Miró de reojo hacia el árbol donde había dejado a sus hijos para descubrir allí agazapado al pequeño Gibhú, que lo miraba con unos ojos espantados. Intentó tranquilizarlo con la mirada, pero otro tirón de la soga casi le hizo caer al suelo. «¿Dónde estaría la pequeña Kura? ¿Por qué no se encontraba junto a su hermano? Deberían permanecer unidos hasta que pudiera deshacerse de esas bestias blancas y regresar junto a ellos». De repente escuchó con horror una voz que provenía desde atrás:

—¡Es mi padre! ¡Es mi padre, hombre blanco! ¡Suéltelo, por favor! —sollozaba su niñita.

—¡Kura, regresa al árbol, vete con tu hermano! ¡Kura, vete al árbol! —le ordenó de inmediato.

—¡Hombre blanco, es mi padre! ¡Hombre blanco! «¡Toubab!», oía decir el individuo de la lanza a la pequeña negrita que lo estaba agarrando del ropaje. «¡Toubab!».

—¡Tú no sirves! —le dijo con sorna—. No vales para trabajar ni para follar, y engordarte le costaría al patrón demasiados escudos… No, no eres rentable. ¡Tú te quedas! Regresa a tu casa y cébate un poco que ya vendremos a por ti dentro de unos años —ordenó mientras propinaba una patada a Kura que la hizo revolcarse sobre la arena de la playa.

Ne Sung apenas pudo ni volverse, pues otro tirón de la soga le obligó a recuperar el paso y no perder el equilibrio.
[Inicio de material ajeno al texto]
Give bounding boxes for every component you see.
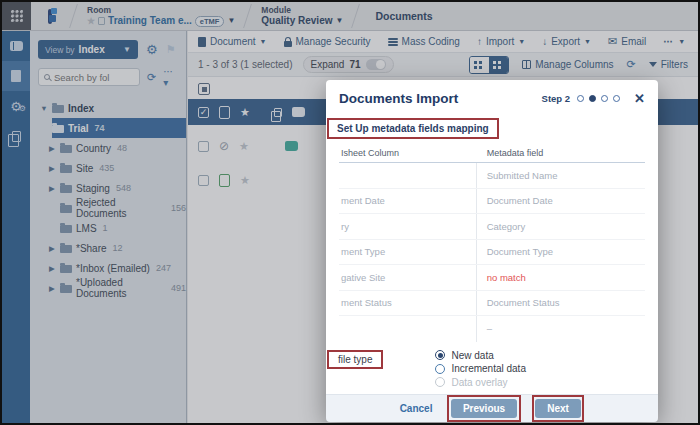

Llegaron a la barcaza que se encontraba varada sobre la playa. Los esclavistas lo lanzaron al interior, boca abajo y sin ningún miramiento. Sintió un fuerte golpe en la cabeza y la sangre brotó de su ceja resbalando por el rostro, viscosa y caliente. A duras penas, apoyando el extremo del grillete sobre el fondo de la embarcación, logró darse la vuelta. En cuanto pudiera iba a dar a esos cobardes su merecido.

—¡Es mi padre, suéltenlo, por favor, tenemos que volver a casa con mamá y con mi hermanito! —volvió a escuchar horrorizado. Mientras, la barca comenzó a moverse empujada por los cuatro o cinco hombres que lo habían apaleado. Se subieron con sus perneras húmedas y tomaron unos largos remos con los que comenzaron a gobernar la embarcación y a dirigirla hacia la enorme casa de madera que flotaba. Sólo entonces pudo ver con claridad y horror los rostros de dos de aquellas bestias con apariencia humana. Tenían largo pelo que salía de sus blancas caras y sus expresiones eran crueles. Le sonrieron enseñando unos dientes podridos y espantosos.
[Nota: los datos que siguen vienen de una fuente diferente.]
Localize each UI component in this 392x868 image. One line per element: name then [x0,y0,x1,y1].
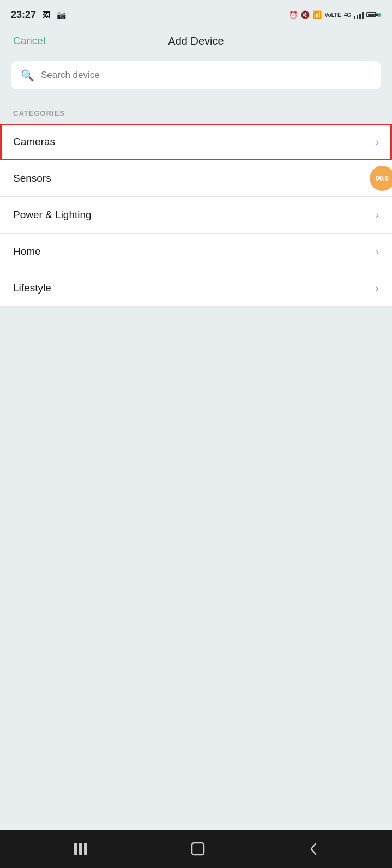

—¡Menudo ejemplar! Por este negrazo el capitán se va a llevar sus buenos escudos. Tú, mono —le dijo uno de ellos, señalando hacia la figura de Kura que se adentraba en el agua—, dile a esa pequeña zorra que regrese a su guarida o los peces no nos van a dejar ni los huesos para cuando regresemos por ella —ordenó entre risas, volviendo a lucir su asquerosa dentadura.

Ne Sung no entendió nada de lo que le decía, pero se levantó horrorizado. Su hija seguía a la barcaza, metiéndose en el agua y gritando entre sollozos: «¡Es mi padre, es mi padre! ¡Suéltenlo! ¡Mi mamá va a tener un niño!».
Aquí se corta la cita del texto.